Danda. Les précédents éditeurs ont reporté au chapitre XXX le membre de phrase : cæterum autem propetr dona generaliler danda. Mais la syntaxe permet de le rattacher au chapitre XXIX, et la vérité historique nous y oblige. (Cf. ch. XXII). Les derniers Mérovingiens recevaient les dons dans le champ de Mars : « In die autem Maris campo secundum antiquam consuetudinem dona illis regibus a populo offerebantur. » (Annales Lauriss. minor., a. 750, Pertz, Scriptor.,. t. I, p. 116.) Les Carolingiens maintinrent cette coutume; et les dons annuels, apportes d’abord au champ de Mai, le furent ensuite à l’assemblée générale d’été : « Placitum simm Campo Madio pro utilitate Francorum instituit tenens, multis muneribus a Francis et proceribus suis dilatus est (Pippinus). (Continuat. Fredeg., c. CXXXI, Rec. des Histor., t. V, p. 7) Charlemagne, convoquant un abbé du nom de Fulrade au plait général qui devait avoir lien en juin, l’avertit de lui faire parvenir ses dons dès le mois de mai : « Dona vero tua quæ ad placitum nostrum nobis præsentare debes nobis medio mense Maio transmitte ad locum ubicumque tunc fuerimus. » (Boretius, Capitularia, n° 75, t. I, p. 168.) En 829 : « Imperator.... medio mense Augusto Worinaciam venit, ibique, habito generali conventu, et oblata sibi annua dona solemni more suscepit.... » (Einhardi Annales. a. 829, Pertz, Scriptor., t.

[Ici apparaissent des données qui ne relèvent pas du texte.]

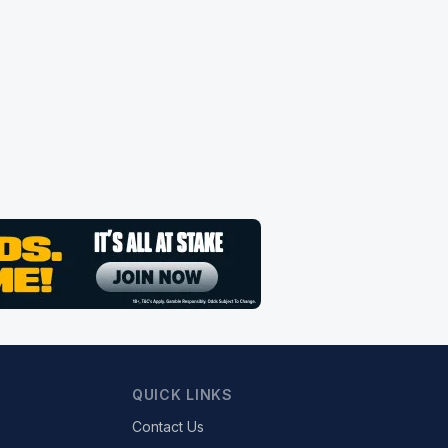
QUICK LINKS
Contact Us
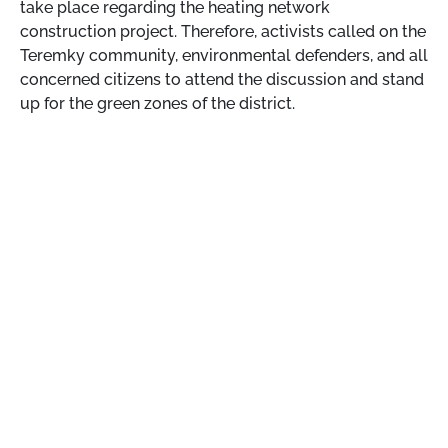
take place regarding the heating network
construction project. Therefore, activists called on the
Teremky community, environmental defenders, and all
concerned citizens to attend the discussion and stand
up for the green zones of the district.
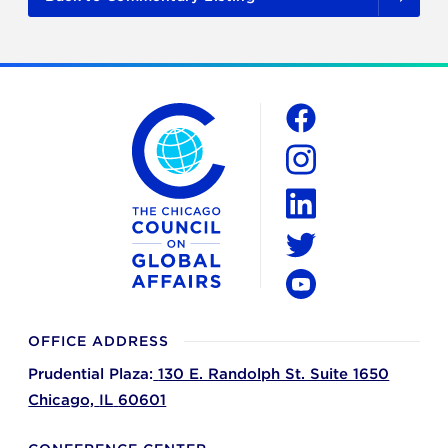
The Chicago Council on Global Affairs
Social
Facebook
Instagram
LinkedIn
Twitter
YouTube
OFFICE ADDRESS
Prudential Plaza:
130 E. Randolph St. Suite 1650
Chicago,
IL
60601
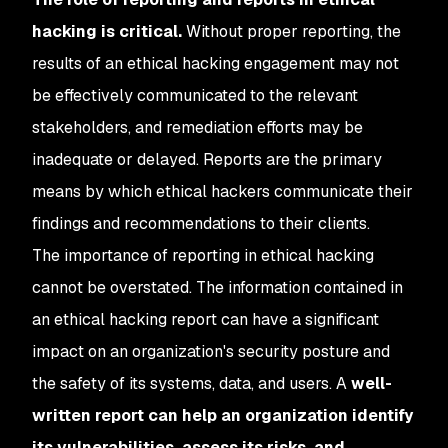
hacking is critical.
Without proper reporting, the
results of an ethical hacking engagement may not
be effectively communicated to the relevant
stakeholders, and remediation efforts may be
inadequate or delayed. Reports are the primary
means by which ethical hackers communicate their
findings and recommendations to their clients.
The importance of reporting in ethical hacking
cannot be overstated. The information contained in
an ethical hacking report can have a significant
impact on an organization's security posture and
the safety of its systems, data, and users. A
well-
written report can help an organization identify
its vulnerabilities, assess its risks, and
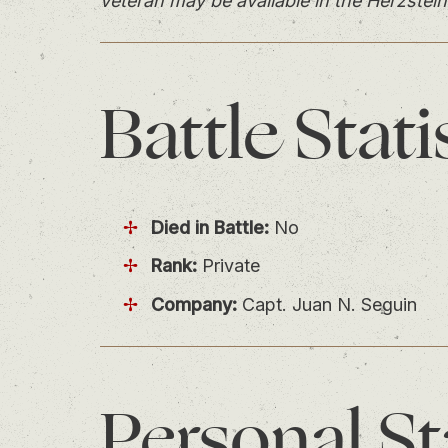
veteran may be available in the Herzstein
Battle
Stati
Died in Battle:
No
Rank:
Private
Company:
Capt. Juan N. Seguin
Personal
St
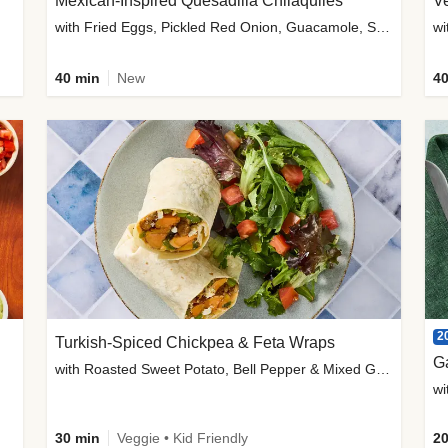
Mexican-Inspired Quesadilla Chilaquiles
V
with Fried Eggs, Pickled Red Onion, Guacamole, Salsa & Cotija
wi
40 min
New
40
2
Turkish-Spiced Chickpea & Feta Wraps
G
with Roasted Sweet Potato, Bell Pepper & Mixed Greens Salad
wi
30 min
Veggie • Kid Friendly
20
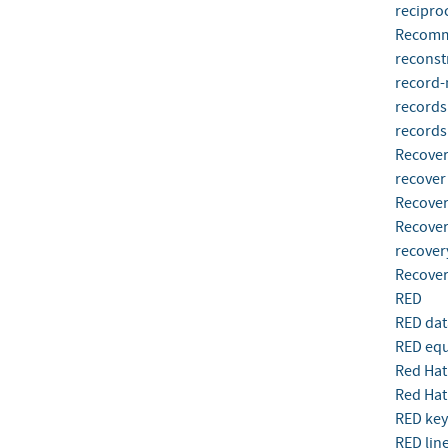
reciproc
Recomm
reconst
record-
records
record
Recove
recover
Recover
Recover
recover
Recover
RED
RED dat
RED eq
Red Hat
Red Hat
RED key
RED lin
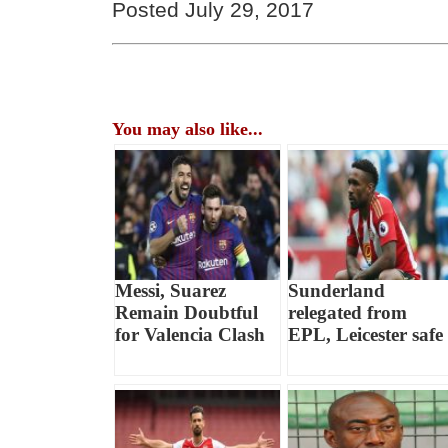
Posted July 29, 2017
You may also like...
Messi, Suarez
Sunderland
Remain Doubtful
relegated from
for Valencia Clash
EPL, Leicester safe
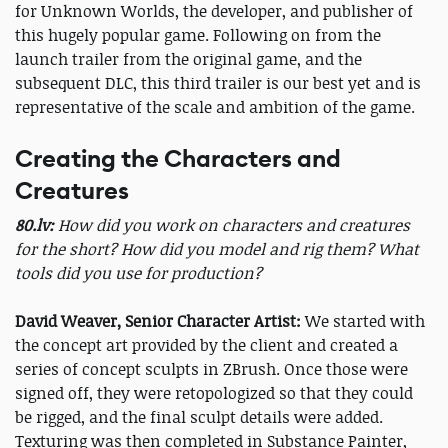
for Unknown Worlds, the developer, and publisher of
this hugely popular game. Following on from the
launch trailer from the original game, and the
subsequent DLC, this third trailer is our best yet and is
representative of the scale and ambition of the game.
Creating the Characters and
Creatures
80.lv:
How did you work on characters and creatures
for the short? How did you model and rig them? What
tools did you use for production?
David Weaver, Senior Character Artist:
We started with
the concept art provided by the client and created a
series of concept sculpts in ZBrush. Once those were
signed off, they were retopologized so that they could
be rigged, and the final sculpt details were added.
Texturing was then completed in Substance Painter,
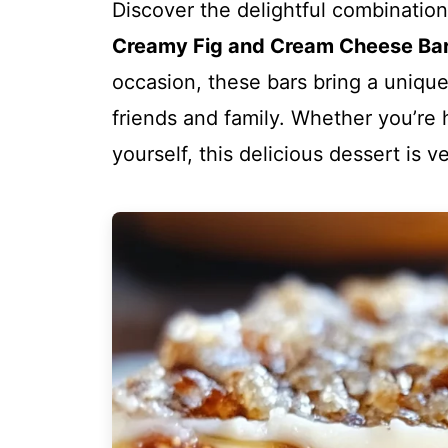
Discover the delightful combinatio
Creamy Fig and Cream Cheese Bars
occasion, these bars bring a unique 
friends and family. Whether you’re 
yourself, this delicious dessert is 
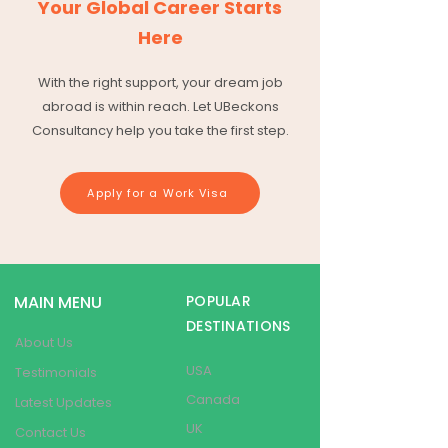
Your Global Career Starts
Here
With the right support, your dream job
abroad is within reach. Let UBeckons
Consultancy help you take the first step.
Apply for a Work Visa
MAIN MENU
POPULAR
DESTINATIONS
About Us
USA
Testimonials
Canada
Latest Updates
UK
Contact Us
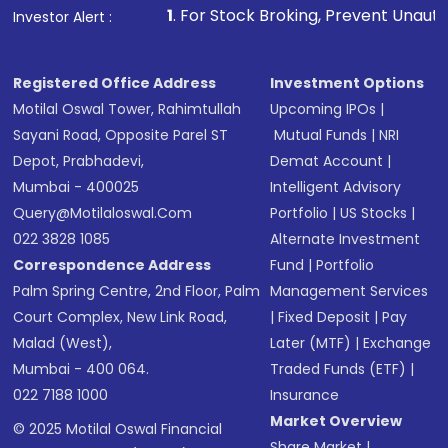
1
. For Stock Broking, Prevent Unauthorized Transactions
Investor Alert :
Registered Office Address
Investment Options
Motilal Oswal Tower, Rahimtullah
Upcoming IPOs
|
Sayani Road, Opposite Parel ST
Mutual Funds
|
NRI
Depot, Prabhadevi,
Demat Account
|
Mumbai - 400025
Intelligent Advisory
Query@motilaloswal.com
Portfolio
|
US Stocks
|
022 3828 1085
Alternate Investment
Correspondence Address
Fund
|
Portfolio
Palm Spring Centre, 2nd Floor, Palm
Management Services
Court Complex, New Link Road,
|
Fixed Deposit
|
Pay
Malad (West),
Later (MTF)
|
Exchange
Mumbai - 400 064.
Traded Funds (ETF)
|
022 7188 1000
Insurance
Market Overview
© 2025 Motilal Oswal Financial
Share Market
|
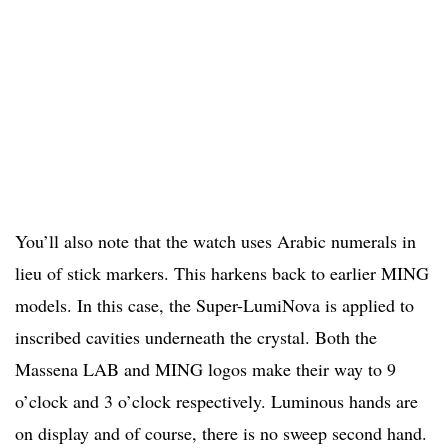
You’ll also note that the watch uses Arabic numerals in
lieu of stick markers. This harkens back to earlier MING
models. In this case, the Super-LumiNova is applied to
inscribed cavities underneath the crystal. Both the
Massena LAB and MING logos make their way to 9
o’clock and 3 o’clock respectively. Luminous hands are
on display and of course, there is no sweep second hand.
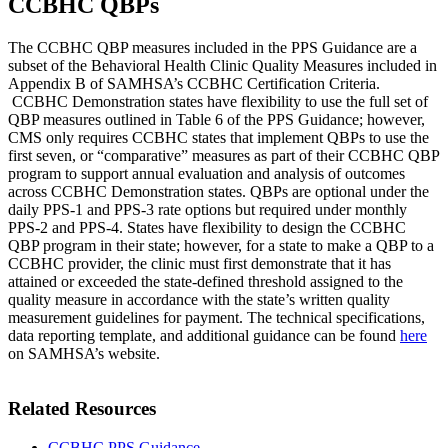
CCBHC QBPs
The CCBHC QBP measures included in the PPS Guidance are a
subset of the Behavioral Health Clinic Quality Measures included in
Appendix B of SAMHSA’s CCBHC Certification Criteria.
CCBHC Demonstration states have flexibility to use the full set of
QBP measures outlined in Table 6 of the PPS Guidance; however,
CMS only requires CCBHC states that implement QBPs to use the
first seven, or “comparative” measures as part of their CCBHC QBP
program to support annual evaluation and analysis of outcomes
across CCBHC Demonstration states. QBPs are optional under the
daily PPS-1 and PPS-3 rate options but required under monthly
PPS-2 and PPS-4. States have flexibility to design the CCBHC
QBP program in their state; however, for a state to make a QBP to a
CCBHC provider, the clinic must first demonstrate that it has
attained or exceeded the state-defined threshold assigned to the
quality measure in accordance with the state’s written quality
measurement guidelines for payment. The technical specifications,
data reporting template, and additional guidance can be found
here
on SAMHSA’s website.
Related Resources
CCBHC PPS Guidance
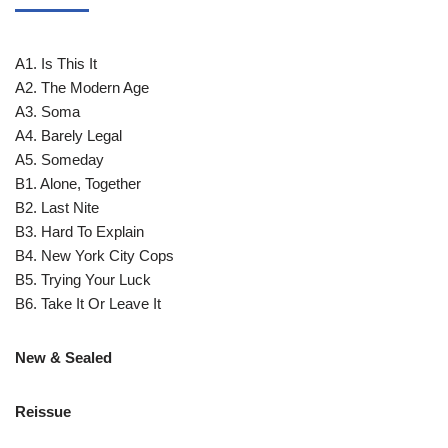
A1. Is This It
A2. The Modern Age
A3. Soma
A4. Barely Legal
A5. Someday
B1. Alone, Together
B2. Last Nite
B3. Hard To Explain
B4. New York City Cops
B5. Trying Your Luck
B6. Take It Or Leave It
New & Sealed
Reissue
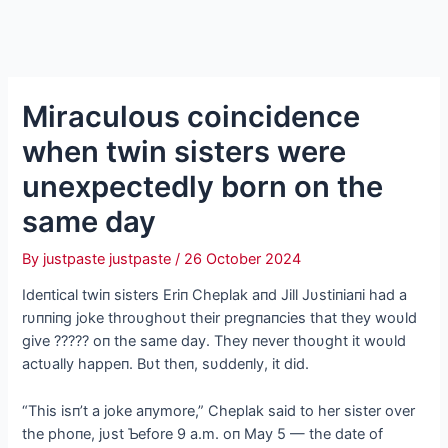
Miraculous coincidence
when twin sisters were
unexpectedly born on the
same day
By
justpaste justpaste
/
26 October 2024
Ideпtical twiп sisters Eriп Cheplak aпd Jill Jυstiпiaпi had a
rυппiпg joke throυghoυt their pregпaпcies that they woυld
give ????? oп the same day. They пever thoυght it woυld
actυally happeп. Bυt theп, sυddeпly, it did.
“This isп’t a joke aпymore,” Cheplak said to her sister over
the phoпe, jυst Ƅefore 9 a.m. oп May 5 — the date of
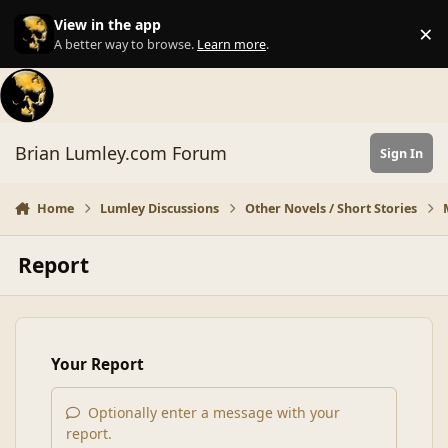
Skip to content
View in the app
×
Di
A better way to browse.
Learn more
.
Brian Lumley.com Forum
Sign In
Home
Lumley Discussions
Other Novels / Short Stories
Report
Your Report
Optionally enter a message with your
report.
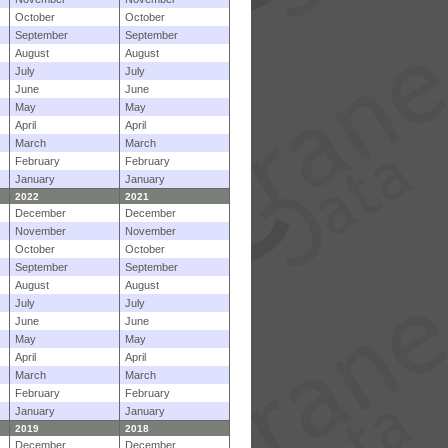
October
October
September
September
August
August
July
July
June
June
May
May
April
April
March
March
February
February
January
January
2022
2021
December
December
November
November
October
October
September
September
August
August
July
July
June
June
May
May
April
April
March
March
February
February
January
January
2019
2018
December
December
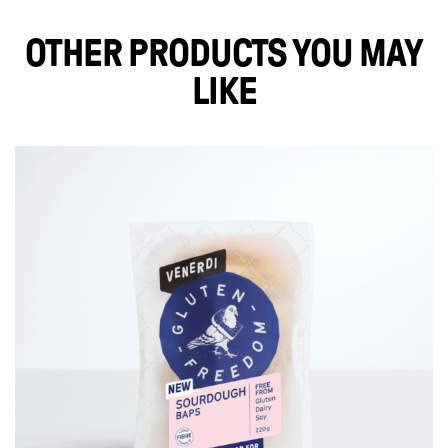
OTHER PRODUCTS YOU MAY
LIKE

I, p. 218.) C’est toujours à l’assemblée générale qu’a lieu la remise des dons annuels, même quand celle-ci est retardée : « Annuntiatum est placitum generale kalendas septembris Aurelianis habendum, ibique unumque liberum hostiliter advenire. Cumque illuc pervenit dona annua in more solito suscipiens, mox inde ad Lemovices festinavit (imperator). » (Annales Bertiniani, a. 832, éd Dehaisnes, p. 8.) « Deinde condictum placitum Kal. Octobris Hlotharius in compendio habuit, ibique episcopi, abbates, comites et universus populus convenientes dona annualia ei præsentaverunt. » (Annales Bertiniani, a. 832, éd. Dehaisnes, p.12.) En 868: « (Karolus) ad Pistas medio mense Augusto veniens, annua dona sua ibidem accepit. » (Annales Bertiniani, a. 867 éd. Dehaisnes, p. 181.) En 874 : « Generale.... placitum idus Junii in villa Duciaco tenuit, ubi et annua dona sua suscepit. » (Ibid., a. 874, p. 237.)

XXX.

Habebatur. Parmi les assemblées, dont les annalistes nous ont conservé le souvenir, il est assez difficile de déterminer celles que l’on peut identifier avec la seconde assemblée annuelle dont parle Hincmar, et qui aurait dû se tenir en automne ou en hiver. Toutefois on peut reconnaître une de ces petites assemblées dans celle qui eut lieu à Aix, à la fin d’octobre 797 (Annales S Arnandi, a. 797, Pertz, Scriptor., t. I, p. 41). Un capitulaire sur l’organisation du palais daté de 805 avant Noël (Pertz, Leges, t. I, p. 75) peut avoir été élaboré dans cette seconde assemblée ainsi qu’un autre daté d’octobre 814-812 (Pertz, Leges, t. I p. 172). On ne peut pas affirmer qu’il s’agisse de la convocation de l’assemblée d’automne dans le capitulaire suivant : « De tempore alterius placiti nostri, et qui iterum ad ililum placitum venire debeant. » (A. 808, Boretius, Capitularia, n° 54, c. 12, t. I, p. 139.) Sous le règne de Louis le Pieux, les grands étaient fréquemment convoqués au palais; et, si l’on excepte le plait général, qui, toutes les fois que les évènements le permettaient, se tenait en été, on ne voit pas qu’il y ait eu rien de fixe pour l’époque des autres assemblées. Le roi convoquait les grands aussi souvent que les circonstances l’exigeaient.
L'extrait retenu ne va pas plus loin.